The highlight of the week was a visit from my son. He is now back in Los Angeles where he has been living for several years. While he was here we visited with several folks. Since I have just returned to Wheeling to live, he enjoyed exploring the historic architecture, seeing some terrific artwork and enjoying dad’s cooking. We did get to Pittsburgh briefly although a heavy rain limited wandering around as we had planned. We also attended a performance of the Wheeling Symphony which, to my delight, performed a pops concert to a very appreciative audience which filled nearly all the seats.
Mostly we visited and enjoyed settling into my new home – often in separate corners. I love the feeling of having someone in my home who is comfortable just reading separate books together. I especially appreciate being able to do that with my son Jamie.
Of course, the week also included normal chorettes, time with clients, writing and, despite my resolve not to do so, reacting to the words and actions of political candidates and getting inpatient with some pending issues in my life such as the ongoing saga of the delay in closing on the sale of my Florida condo and other issues.
I also visited with friends from Florida who had been in Morgantown visiting family and friends. My dear friend Becky was in Pittsburgh conducting workshop. She met Jamie and me in Washington, Pa. for lunch.
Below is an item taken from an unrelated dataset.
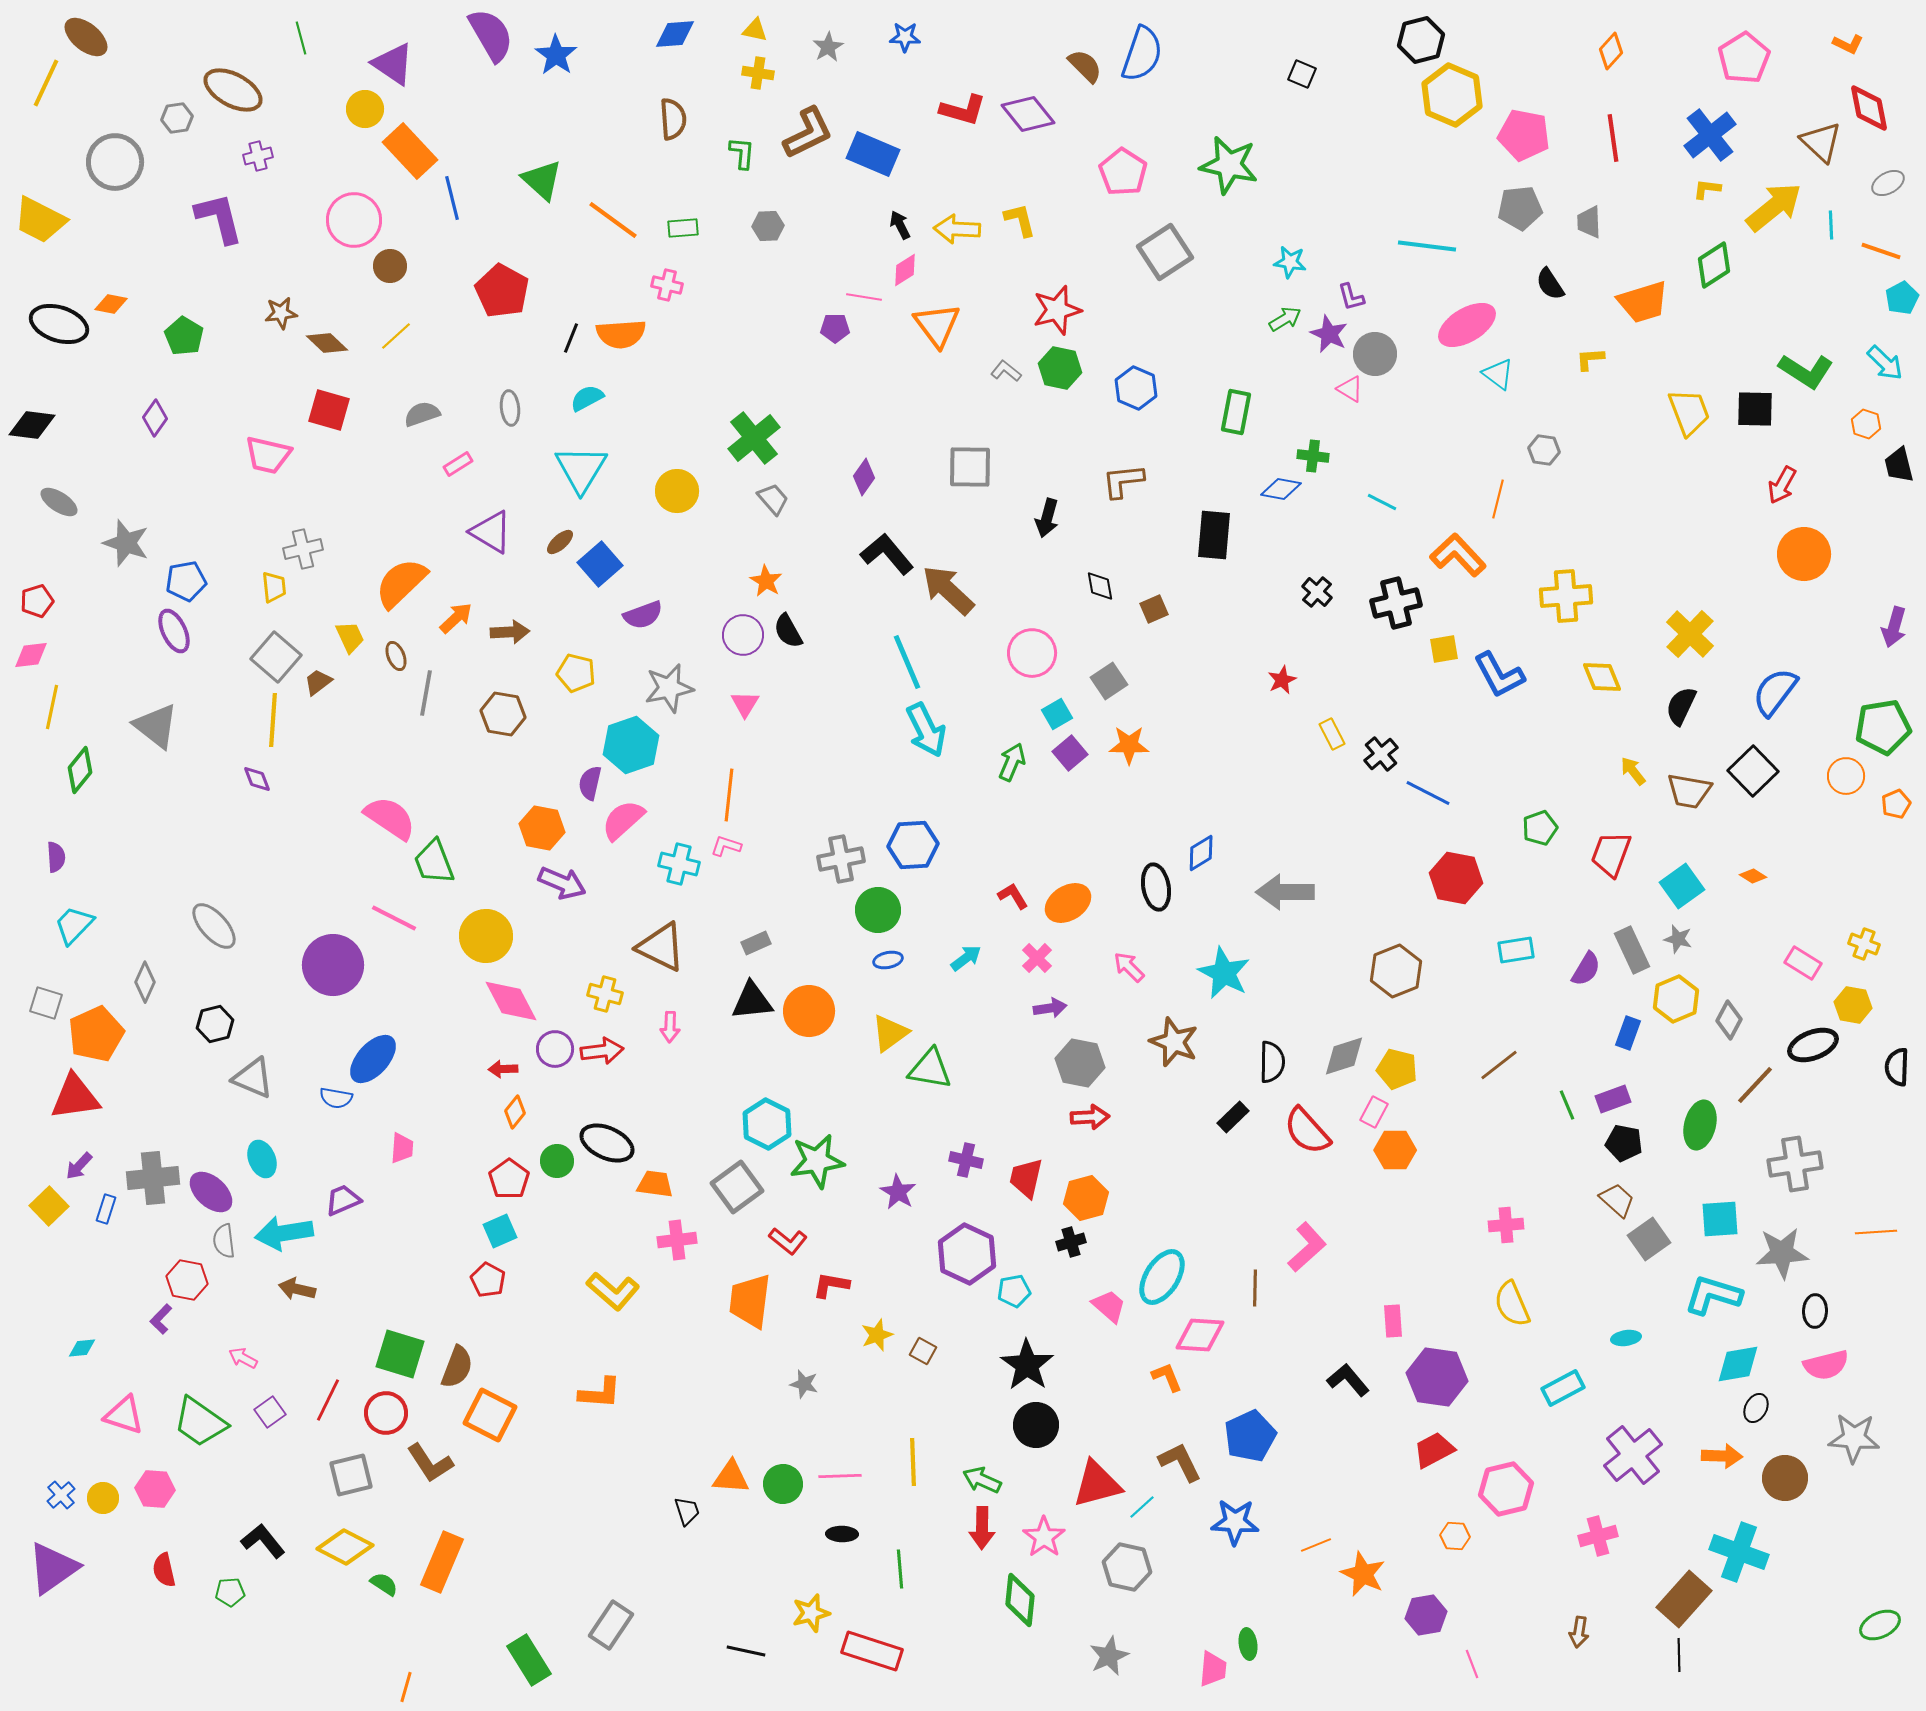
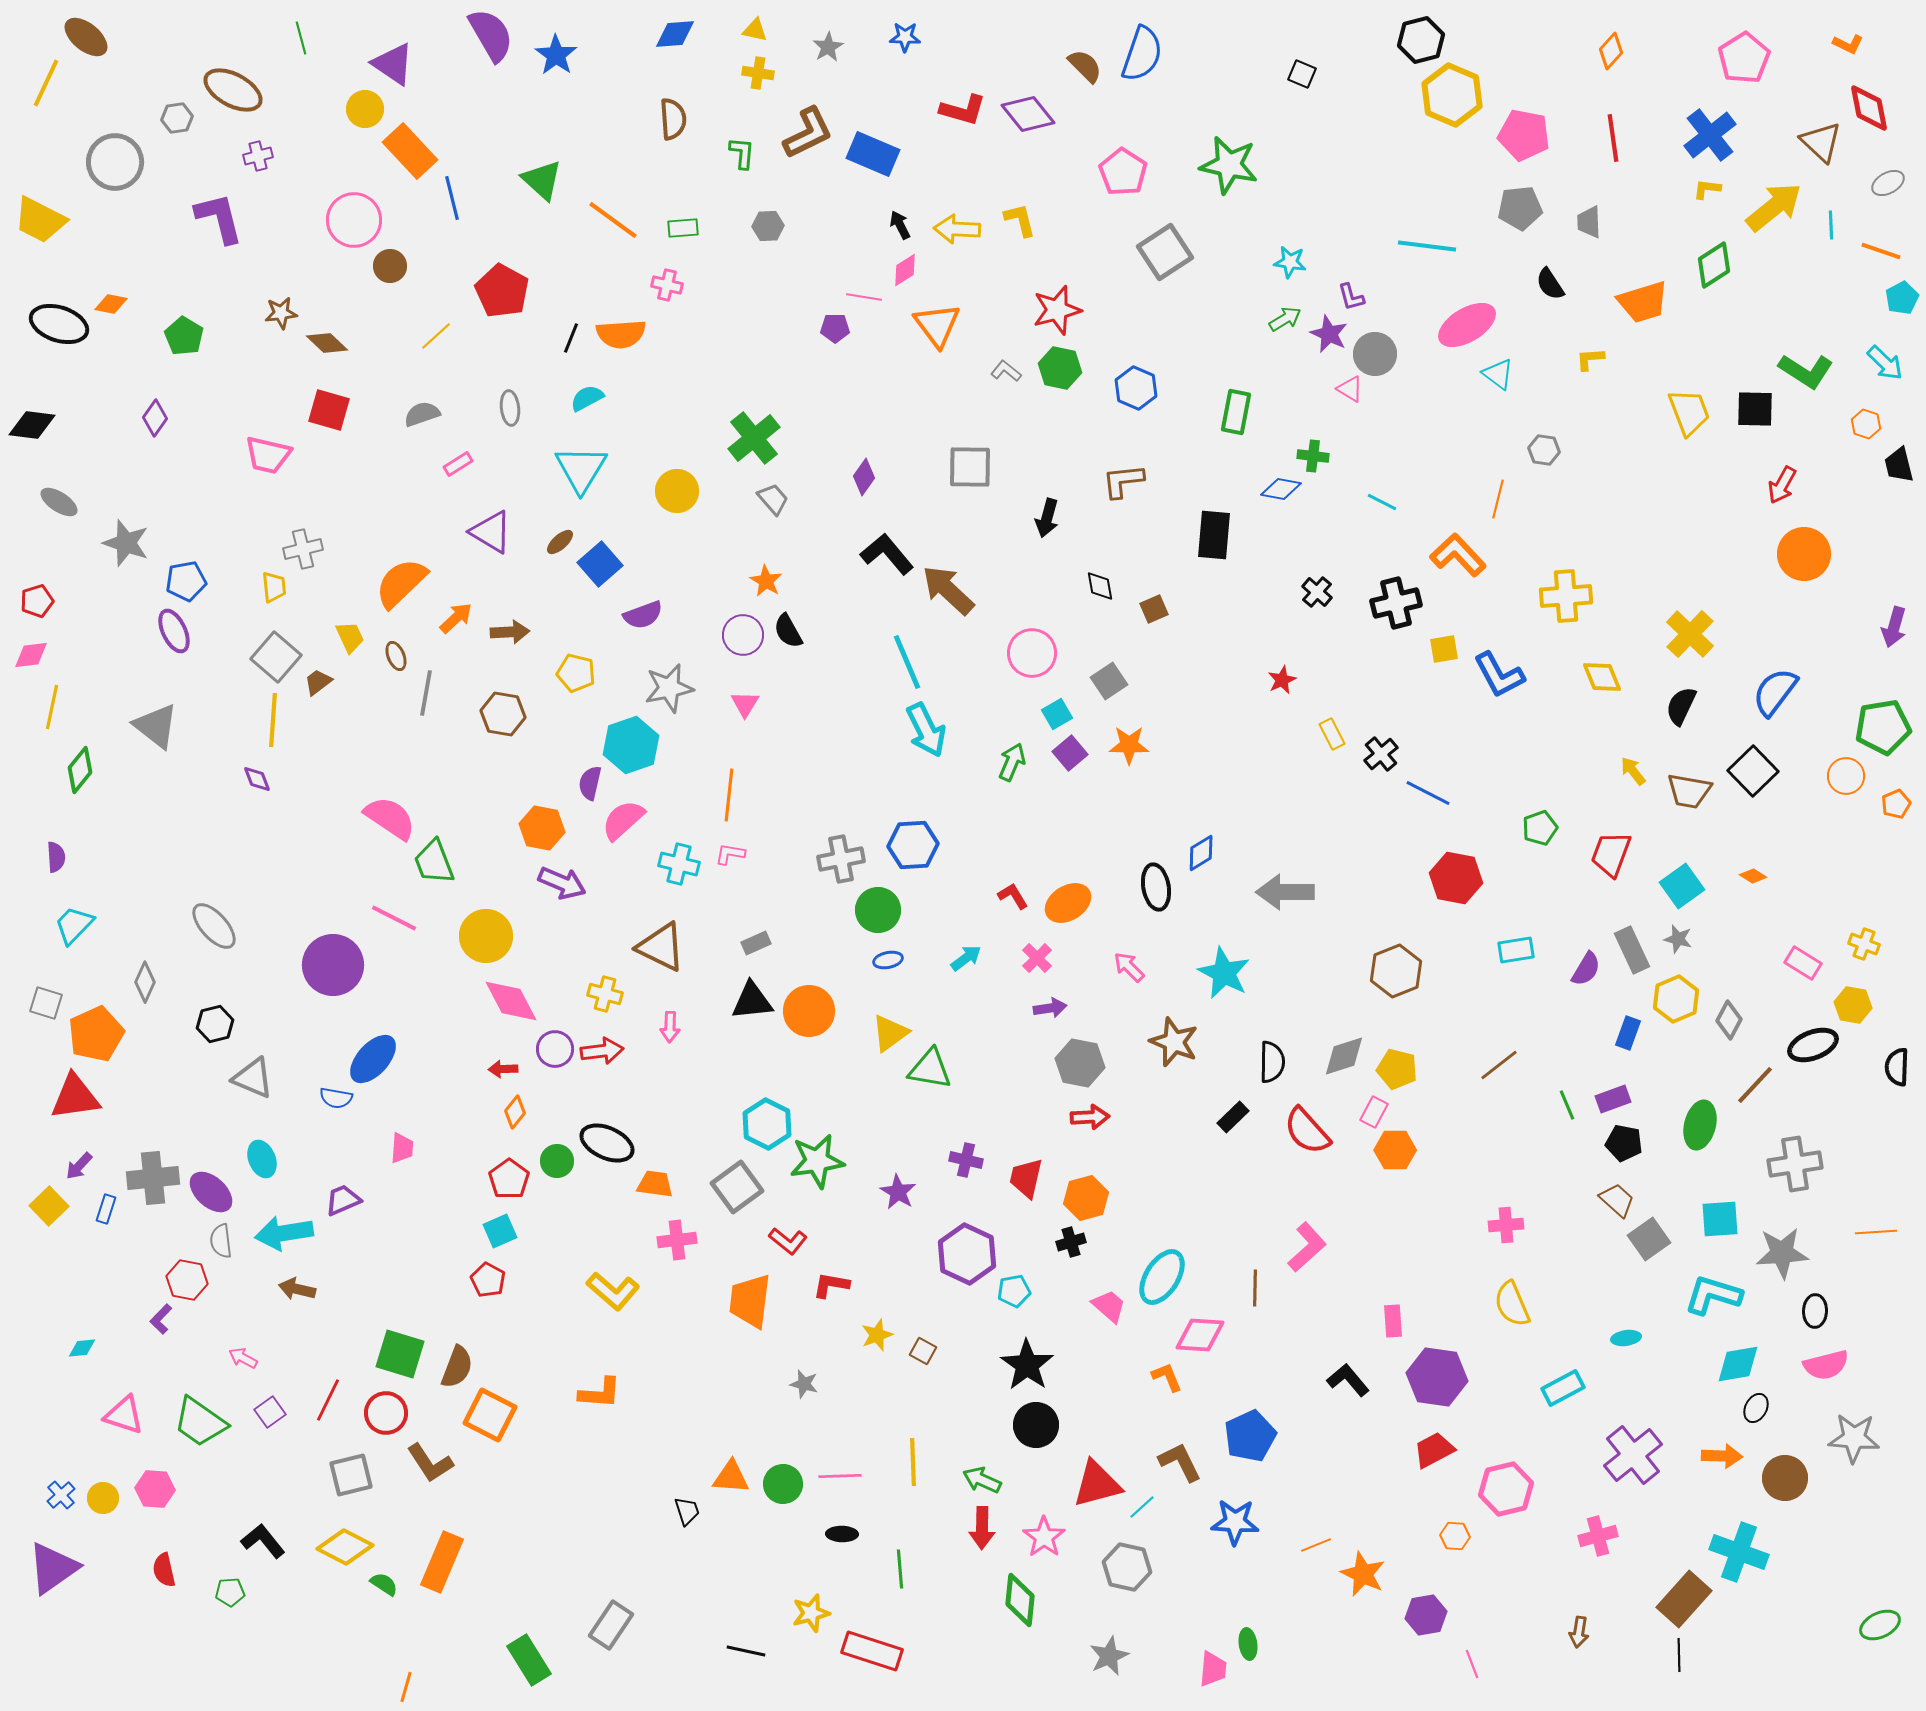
yellow line at (396, 336): moved 40 px right
pink L-shape at (726, 846): moved 4 px right, 8 px down; rotated 8 degrees counterclockwise
gray semicircle at (224, 1241): moved 3 px left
On this lazy Sunday morning which has not been interrupted by fresh news – positive or negative – other than just email and text notes from friends – it is easy to remember that not much is important in this brief life journey except how well I love. I started to write “how well we love each other.” but that little file drawer in my life quickly ejected a reminder that I only have control over how well I love. Life has certainly provided me many opportunities to learn and relearn and relearn this lesson. I seem to quickly forget this lesson and then, if not careful, “find myself” ruminating about how someone else is responding or not responding to me. Parenting has, of course, provided many opportunities for me to practice this spiritual lesson although as both my son and I age we seem to be very comfortable just accepting where we are in the moment. That is not always the case with others, although I must admit that it is the case with most people I know and love. Yet, when I am reminded that someone else with whom I thought I had a very solid friendship reminds me that I can do or say something which, for them, destroys the relationship, I find myself wanting to defend myself and to work on restoring their trusting love. At those times I seem to quickly forget that I only have to do my best to be the most loving human I can be today. As we all know, it is the humanness which can cause the bonds of friendship to be broken. It seems, at least to me, that once a person loses trust, for whatever reason, there is no way to reclaim the friendship one thought was possible. This seems to be true even when one does not understand why an action was so damaging of the trust. Of course, we “know” that a behavior that might not push a fear button for me will be a significant button for someone else. We are fully cognizant of the fact that we each bring a history of experience to every friendship and that each experience is connected by many sensations and associations. The other person might or might not know what word, action, or feeling causes such a strong reaction to something we said or did. They might say and believe that such and such action of ours was, of course, the most obvious violation of trust one could have committed assuming that we can easily understand. Yet, hearing their words, does not always register for us the way it does for them.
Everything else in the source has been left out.